Depression and anxiety increase the risk of car accidents by 72%, study finds
A report by the University of Granada, in Spain, associates mood disorders and certain medications with more traffic accidents
Published on 2026-07-06 at 08:00 AM
Drivers with mood or anxiety disorders have a 72% higher risk of accidents than the population without these conditions. This is what a report by the University of Granada, in Spain, prepared at the request of the DGT — the country’s traffic authority — points out, which systematically reviewed scientific production on the subject between 2015 and 2025.
The survey, conducted by the CIMCYC research center, of the same university, screened 288 studies and retained 31 after applying quality criteria. According to the authors, conditions such as depression compromise executive functions that are fundamental to directing, including sustained attention, reaction speed and quick decision-making. Anxiety mainly affects attention control, while bipolar disorder would be the most persistent, with alterations that remain even in phases of remission.
The data that most worries researchers is underreporting. Although about 34% of the Spanish population lives with a mental disorder, only 0.63% of drivers report this condition when renewing their license at the country’s assessment centers. The central problem, they point out, is the absence of a mechanism that crosses the medical history with the traffic authority: neither psychiatrists nor clinicians are required to communicate the agency, so safety ends up depending on the driver’s self-declaration.
In addition to the disorder itself, the report highlights medication as a critical point. Antidepressants with sedative properties, especially when combined with benzodiazepines, can impair coordination and alertness in a way comparable to alcohol consumption—an effect that the authors say they measured by varying the car’s position in the lane. The combination would be riskier between young and old. On the other hand, antidepressants without sedative effect did not show relevant changes in driving performance.
The researchers point out that the study does not advocate prohibiting those who use medications.
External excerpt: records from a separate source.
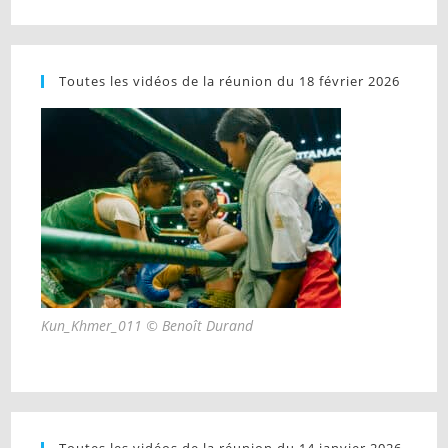
Toutes les vidéos de la réunion du 18 février 2026
Kun_Khmer_011 © Benoît Durand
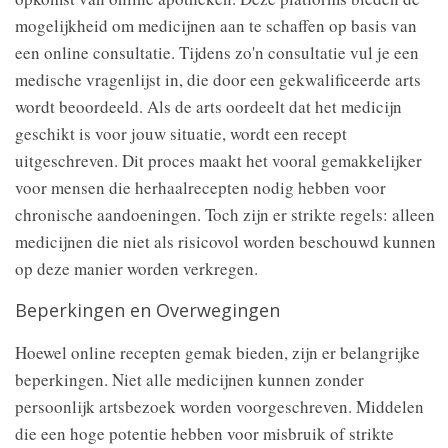
mogelijkheid om medicijnen aan te schaffen op basis van
een online consultatie. Tijdens zo'n consultatie vul je een
medische vragenlijst in, die door een gekwalificeerde arts
wordt beoordeeld. Als de arts oordeelt dat het medicijn
geschikt is voor jouw situatie, wordt een recept
uitgeschreven. Dit proces maakt het vooral gemakkelijker
voor mensen die herhaalrecepten nodig hebben voor
chronische aandoeningen. Toch zijn er strikte regels: alleen
medicijnen die niet als risicovol worden beschouwd kunnen
op deze manier worden verkregen.
Beperkingen en Overwegingen
Hoewel online recepten gemak bieden, zijn er belangrijke
beperkingen. Niet alle medicijnen kunnen zonder
persoonlijk artsbezoek worden voorgeschreven. Middelen
die een hoge potentie hebben voor misbruik of strikte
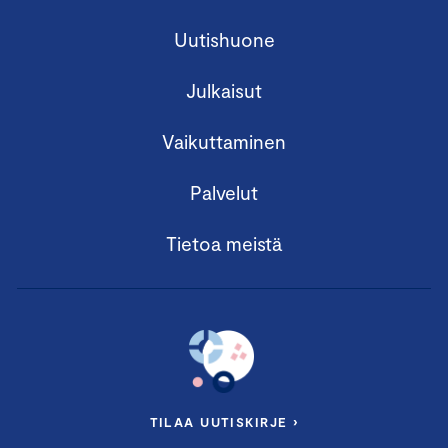
Uutishuone
Julkaisut
Vaikuttaminen
Palvelut
Tietoa meistä
TILAA UUTISKIRJE ›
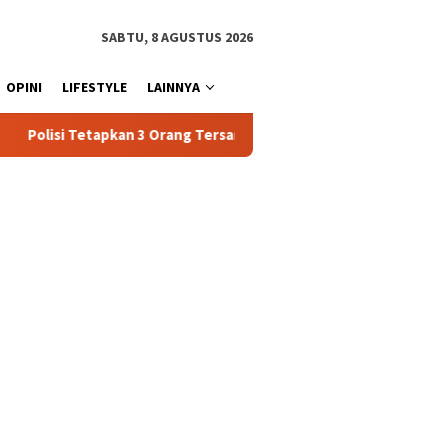
SABTU, 8 AGUSTUS 2026
OPINI
LIFESTYLE
LAINNYA
rang Tersangka Baru Kasus Penyalahgunaan BBM Subsidi di Tator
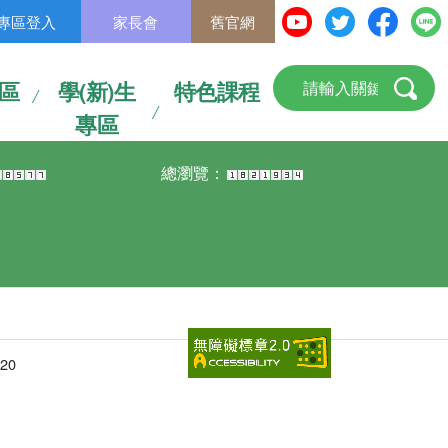
專區登入
家長會
舊官網
區
學(新)生
特色課程
專區
總瀏覽：
20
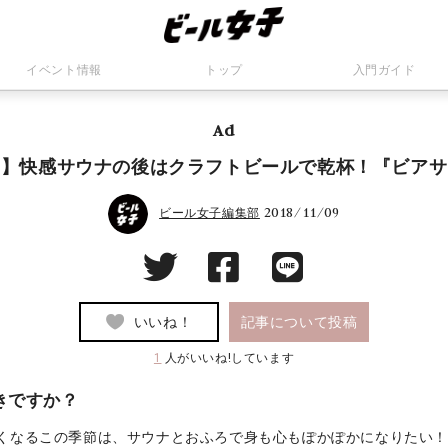
イベント情報
トップ
入門ガイド
Ad
！】快感サウナの後はクラフトビールで乾杯！『ビアサ
2018/11/09
ビール女子編集部
いいね！
記事について投稿
1
人がいいね!しています
きですか？
くなるこの季節は、サウナとおふろで身も心もぽかぽかになりたい！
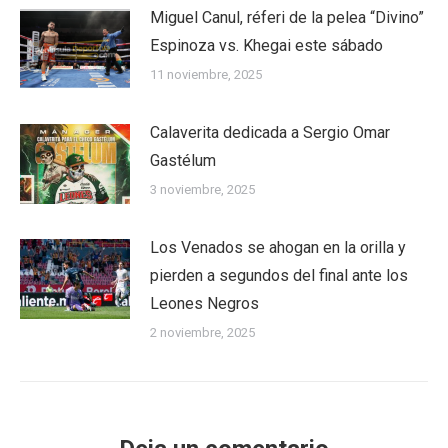
Miguel Canul, réferi de la pelea “Divino”
Espinoza vs. Khegai este sábado
11 noviembre, 2025
Calaverita dedicada a Sergio Omar
Gastélum
3 noviembre, 2025
Los Venados se ahogan en la orilla y
pierden a segundos del final ante los
Leones Negros
2 noviembre, 2025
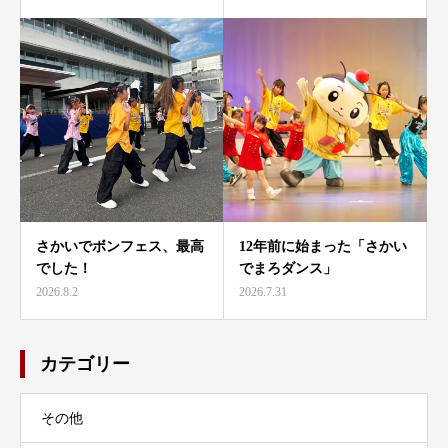
さかいでボンフェス、最高
12年前に始まった「さかい
でした！
でまろダンス」
2026.8.2
2026.7.31
カテゴリー
その他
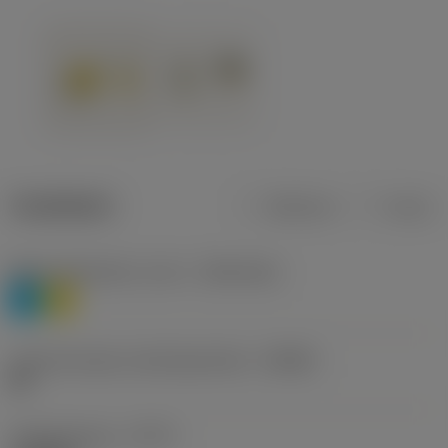
Tuotetiedot
Metrinen
Tuuma
Materiaaliluokitus, taso 1
(TMC1ISO)
P
M
Lastunmurtajan valmistajanimike
(CBMD)
HR
Työstämistapa
(CTPT)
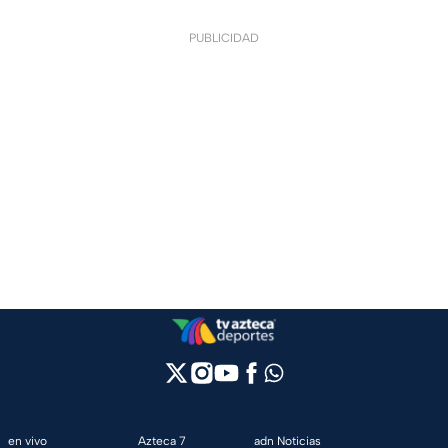
PUBLICIDAD
en vivo
Azteca 7
adn Noticias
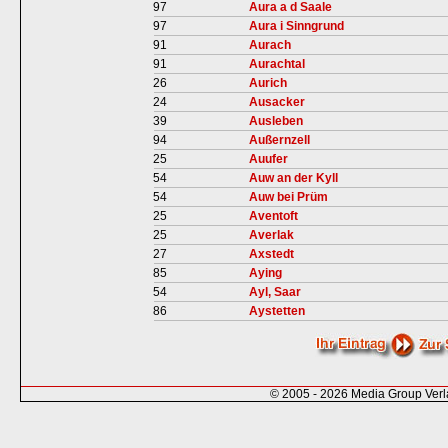
97
Aura a d Saale
97
Aura i Sinngrund
91
Aurach
91
Aurachtal
26
Aurich
24
Ausacker
39
Ausleben
94
Außernzell
25
Auufer
54
Auw an der Kyll
54
Auw bei Prüm
25
Aventoft
25
Averlak
27
Axstedt
85
Aying
54
Ayl, Saar
86
Aystetten
© 2005 - 2026 Media Group Ver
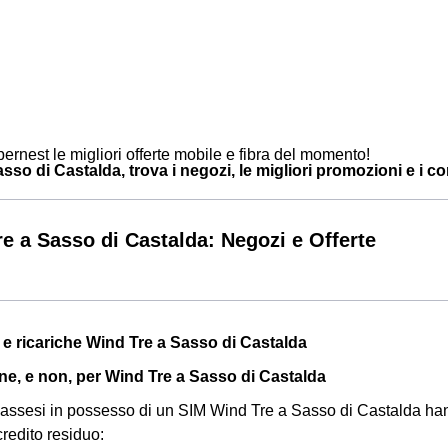
ernest le migliori offerte mobile e fibra del momento!
so di Castalda, trova i negozi, le migliori promozioni e i cont
e a Sasso di Castalda: Negozi e Offerte
a e ricariche Wind Tre a Sasso di Castalda
ine, e non, per Wind Tre a Sasso di Castalda
ti sassesi in possesso di un SIM Wind Tre a Sasso di Castalda h
 credito residuo:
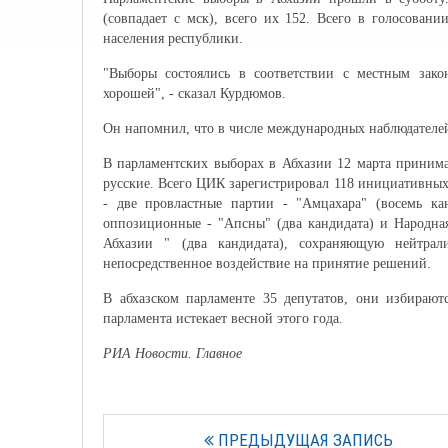
(совпадает с мск), всего их 152. Всего в голосован
населения республики.
"Выборы состоялись в соответствии с местным зако
хорошей", - сказал Курдюмов.
Он напомнил, что в числе международных наблюдателе
В парламентских выборах в Абхазии 12 марта принима
русские. Всего ЦИК зарегистрировал 118 инициативных
- две провластные партии - "Амцахара" (восемь ка
оппозиционные - "Апсны" (два кандидата) и Народная
Абхазии " (два кандидата), сохраняющую нейтрали
непосредственное воздействие на принятие решений.
В абхазском парламенте 35 депутатов, они избираю
парламента истекает весной этого года.
РИА Новости. Главное
ПРЕДЫДУЩАЯ ЗАПИСЬ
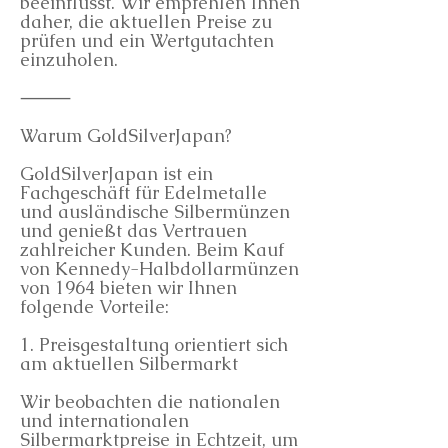
beeinflusst. Wir empfehlen Ihnen
daher, die aktuellen Preise zu
prüfen und ein Wertgutachten
einzuholen.
⸻
Warum GoldSilverJapan?
GoldSilverJapan ist ein
Fachgeschäft für Edelmetalle
und ausländische Silbermünzen
und genießt das Vertrauen
zahlreicher Kunden. Beim Kauf
von Kennedy-Halbdollarmünzen
von 1964 bieten wir Ihnen
folgende Vorteile:
1. Preisgestaltung orientiert sich
am aktuellen Silbermarkt
Wir beobachten die nationalen
und internationalen
Silbermarktpreise in Echtzeit, um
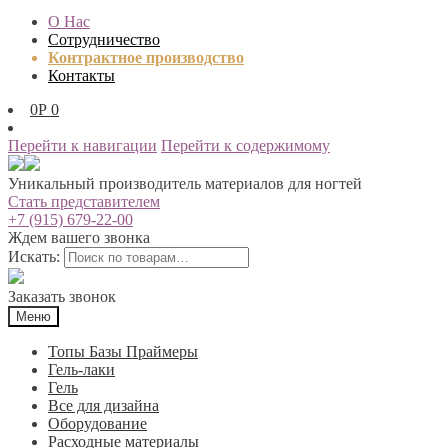
О Нас
Сотрудничество
Контрактное производство
Контакты
0
Р
0
Перейти к навигации
Перейти к содержимому
Уникальный производитель материалов для ногтей
Стать представителем
+7 (915) 679-22-00
Ждем вашего звонка
Искать:
Заказать звонок
Меню
Топы Базы Праймеры
Гель-лаки
Гель
Все для дизайна
Оборудование
Расходные материалы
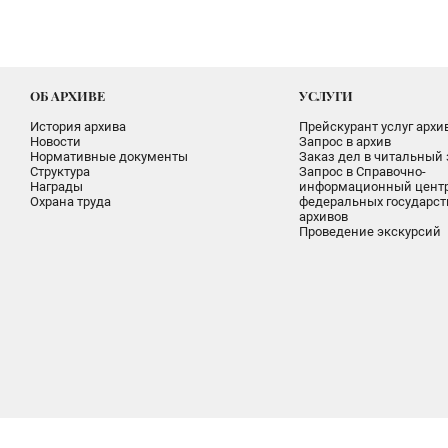
ОБ АРХИВЕ
УСЛУГИ
История архива
Прейскурант услуг архи
Новости
Запрос в архив
Нормативные документы
Заказ дел в читальный 
Структура
Запрос в Справочно-
Награды
информационный цент
Охрана труда
федеральных государс
архивов
Проведение экскурсий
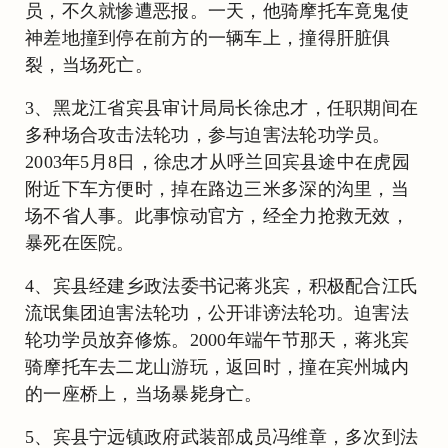
员，不久就惨遭恶报。一天，他骑摩托车竟鬼使
神差地撞到停在前方的一辆车上，撞得肝脏俱
裂，当场死亡。
3、黑龙江省宾县审计局局长徐忠才，任职期间在
多种场合攻击法轮功，参与迫害法轮功学员。
2003年5月8日，徐忠才从呼兰回宾县途中在虎园
附近下车方便时，掉在路边三米多深的沟里，当
场不省人事。此事惊动官方，经全力抢救无效，
暴死在医院。
4、宾县经建乡政法委书记蒋兆宾，积极配合江氏
流氓集团迫害法轮功，公开诽谤法轮功。迫害法
轮功学员放弃修炼。2000年端午节那天，蒋兆宾
骑摩托车去二龙山游玩，返回时，撞在宾州城内
的一座桥上，当场暴毙身亡。
5、宾县宁远镇政府武装部成员冯维章，多次到法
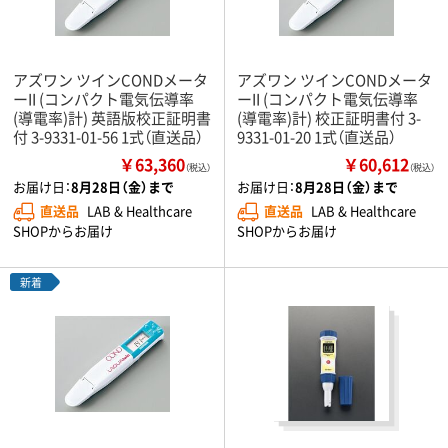
アズワン ツインCONDメータ
アズワン ツインCONDメータ
ーII (コンパクト電気伝導率
ーII (コンパクト電気伝導率
(導電率)計) 英語版校正証明書
(導電率)計) 校正証明書付 3-
付 3-9331-01-56 1式（直送品）
9331-01-20 1式（直送品）
￥63,360
￥60,612
（税込）
（税込）
お届け日：
8月28日（金）まで
お届け日：
8月28日（金）まで
直送品
LAB & Healthcare
直送品
LAB & Healthcare
SHOPからお届け
SHOPからお届け
新着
The conclusion is that the problem is not in the diagnosis label, but in the driver’s real clinical state: in cases of partially remitted depression, with stability, the tests in the simulator and on the track pointed to performance close to that of drivers without the disorder.
For this reason, the CIMCYC report does not call for tougher laws, but for effective psychological evaluations in license renewals – with special attention to professional drivers and the elderly – capable of identifying who is able to drive safely and who needs medical monitoring before getting behind the wheel.